What you should do: Output exactly the lines below, starting with the line that has "incorporation of solar" and going on through the line that has "solar energy solution.", both included, and no other lines.

Records from a dataset
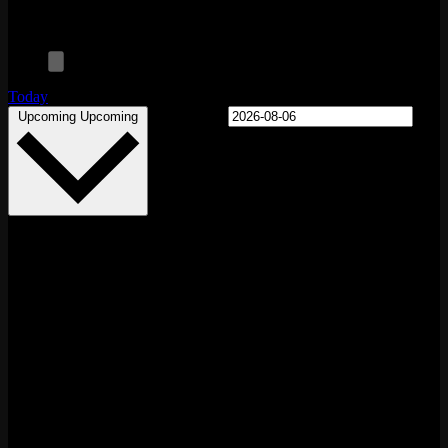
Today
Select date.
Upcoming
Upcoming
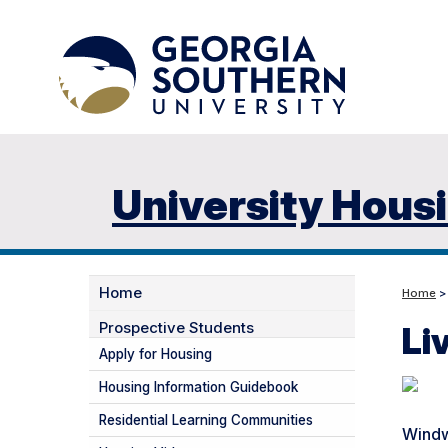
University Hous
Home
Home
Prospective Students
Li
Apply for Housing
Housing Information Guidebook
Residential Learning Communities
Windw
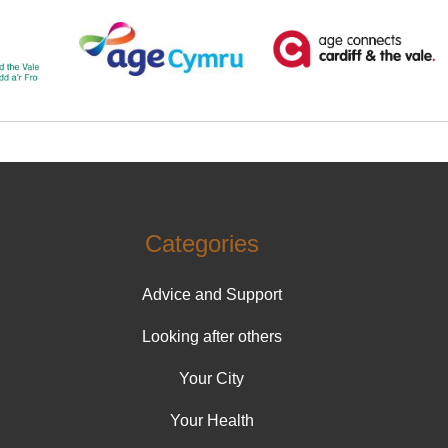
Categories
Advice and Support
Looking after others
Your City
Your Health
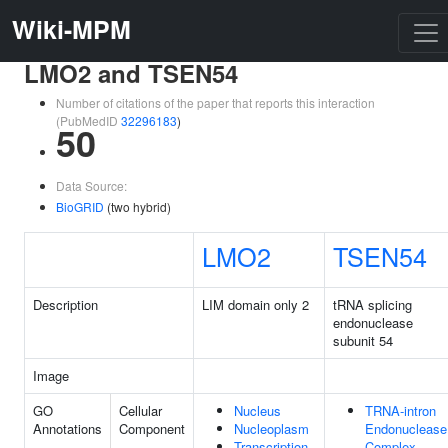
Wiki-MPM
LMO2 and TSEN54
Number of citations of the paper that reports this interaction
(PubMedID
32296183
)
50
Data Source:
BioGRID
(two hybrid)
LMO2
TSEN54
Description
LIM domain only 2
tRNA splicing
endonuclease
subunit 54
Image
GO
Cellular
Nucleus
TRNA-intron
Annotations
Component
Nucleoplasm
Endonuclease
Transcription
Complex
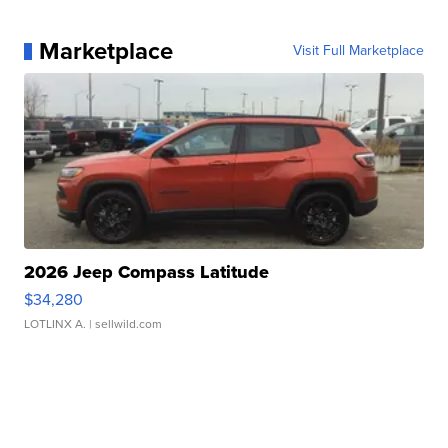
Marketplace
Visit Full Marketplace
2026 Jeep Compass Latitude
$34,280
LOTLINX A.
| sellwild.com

...

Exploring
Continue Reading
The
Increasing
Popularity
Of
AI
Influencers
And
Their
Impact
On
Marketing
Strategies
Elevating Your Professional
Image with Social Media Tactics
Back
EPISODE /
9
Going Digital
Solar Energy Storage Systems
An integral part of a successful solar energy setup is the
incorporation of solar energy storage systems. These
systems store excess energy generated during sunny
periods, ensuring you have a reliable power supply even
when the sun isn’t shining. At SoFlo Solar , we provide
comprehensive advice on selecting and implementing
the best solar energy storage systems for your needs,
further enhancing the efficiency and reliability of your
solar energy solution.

Completed exercise:
incorporation of solar energy storage systems. These
systems store excess energy generated during sunny
periods, ensuring you have a reliable power supply even
when the sun isn’t shining. At SoFlo Solar , we provide
comprehensive advice on selecting and implementing
the best solar energy storage systems for your needs,
further enhancing the efficiency and reliability of your
solar energy solution.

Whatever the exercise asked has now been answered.